Era un hombre pálido, de aspecto frágil y ojos tristes, con un pelo que expresaba muchas más cosas que la lucha de la noche anterior con la almohada. Un peine con patas habría batido a Jesse Owens a la vista de las greñas de aquel tío. Un mechón hacia el este, cuatro puñados al oeste, un remolino y el resto de aquel sinsentido apuntando a todas partes, norte y sur. Recuerdo que lo primero que pensé fue: “Duerme un rato”, pero no podía decirlo, por supuesto. Y de pronto la idea me golpeó en la frente como un martillo pilón de dos toneladas. Las manos, su forma de moverlas en el aire casi sin control, tamborileando nerviosamente sobre la mesa, su forma ampulosa de hablar (un rasgo que compartimos), los ojos abiertos y atentos, curiosos, ojos que han visto mucho y aún lo devoran todo. Este loco hipersensible es Eduardo Manos de Tijeras.

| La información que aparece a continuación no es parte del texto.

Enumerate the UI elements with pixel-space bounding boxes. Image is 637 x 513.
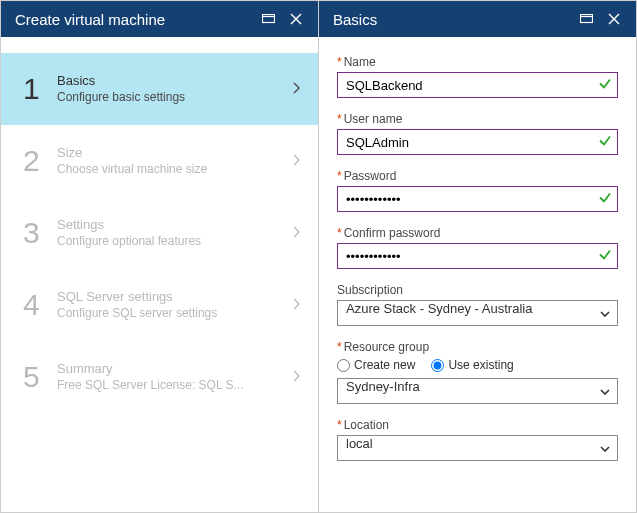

Después de compartir tres o cuatro cafeteras, hablando cada uno sobre las frases inacabadas del otro, pero entendiéndonos a pesar de todo, acabamos la reunión con un apretón de manos y un “encantado de conocerte”. Salí de la cafetería con un subidón de cafeína, mordiendo la cucharilla del café como un perro rabioso. Ahora me sentía todavía peor a causa de la sincera conexión que había notado entre nosotros durante la reunión. Los dos entendíamos la perversa belleza de una jarrita con forma de vaca, la fascinación por las uvas de resina, la complejidad y la fuerza que se pueden encontrar en un tapiz de Elvis sobre terciopelo, viendo, más allá de la materialidad, el profundo respeto por “aquellos que no son otros”. Estaba seguro de que podríamos trabajar bien juntos y convencido de que, si se me daba la oportunidad, podría llevar a buen fin su visión artística de Eduardo Manos de Tijeras. Mis oportunidades eran, como mucho, escasas... si existían. Gente más conocida que yo no sólo estaba siendo considerada para el papel sino que estaba luchando, batallando, peleando, pateando, gritando y rogando por él. Un solo director había dado la cara por mí y era John Waters, un gran cineasta proscripto, un hombre por el que tanto Tim como yo sentíamos gran respeto y admiración. John se había arriesgado por mí ofreciéndome la oportunidad de parodiar mi imagen “dada” en Cry Baby. Pero ¿vería Tim en mí algo que le hiciera aceptar ese riesgo? Yo esperaba que sí.
Esperé durante semanas, sin oír noticias a mi favor. Mientras tanto, seguía preparando el papel. No era algo que quisiera hacer porque sí, sino algo que tenía que hacer. No por razones de actuación, de ambición, avaricia o taquilla, sino porque aquella historia se había instalado en el centro de mi corazón y se resistía a ser expulsada. ¿Qué podía hacer? En el momento en que estaba a punto de resignarme a ser el chico de la tele para siempre, sonó el teléfono.
–Dígame –contesté.
–Johnny... eres Eduardo Manos de Tijeras –dijo una voz, con sencillez.
–¿Qué? –salió de mi boca.
–Eres Eduardo Manos de Tijeras.
Colgué el teléfono y me repetí esas palabras. Y luego se las repetí a todo el mundo con quien me topé. Joder, no podía creerlo. Estaba dispuesto a arriesgarlo todo y darme el papel. Pasando de los deseos, esperanzas y sueños del estudio de tener a una gran estrella con tirón demostrado de taquilla, me eligió a mí. Inmediatamente me convertí en una persona creyente, convencido de que se debía a alguna clase de intervención divina. Para mí, este papel no era sólo un avance en mi carrera. Este papel era la libertad. Libertad para crear, experimentar, aprender y exorcizar algo de mí. Me rescataba del mundo de la producción de masas, de la muerte en la televisión comecocos, por aquel joven brillante y extraño que había pasado su juventud haciendo dibujos raros y pateando las calles de Burbank sintiéndose, él también, bastante monstruoso (como descubriría más tarde). Me sentía como Nelson Mandela. Me recuperaba de mi hastiada visión de “Hollyweird” y de lo que significaba no controlar nada de lo que verdaderamente necesitas para ti.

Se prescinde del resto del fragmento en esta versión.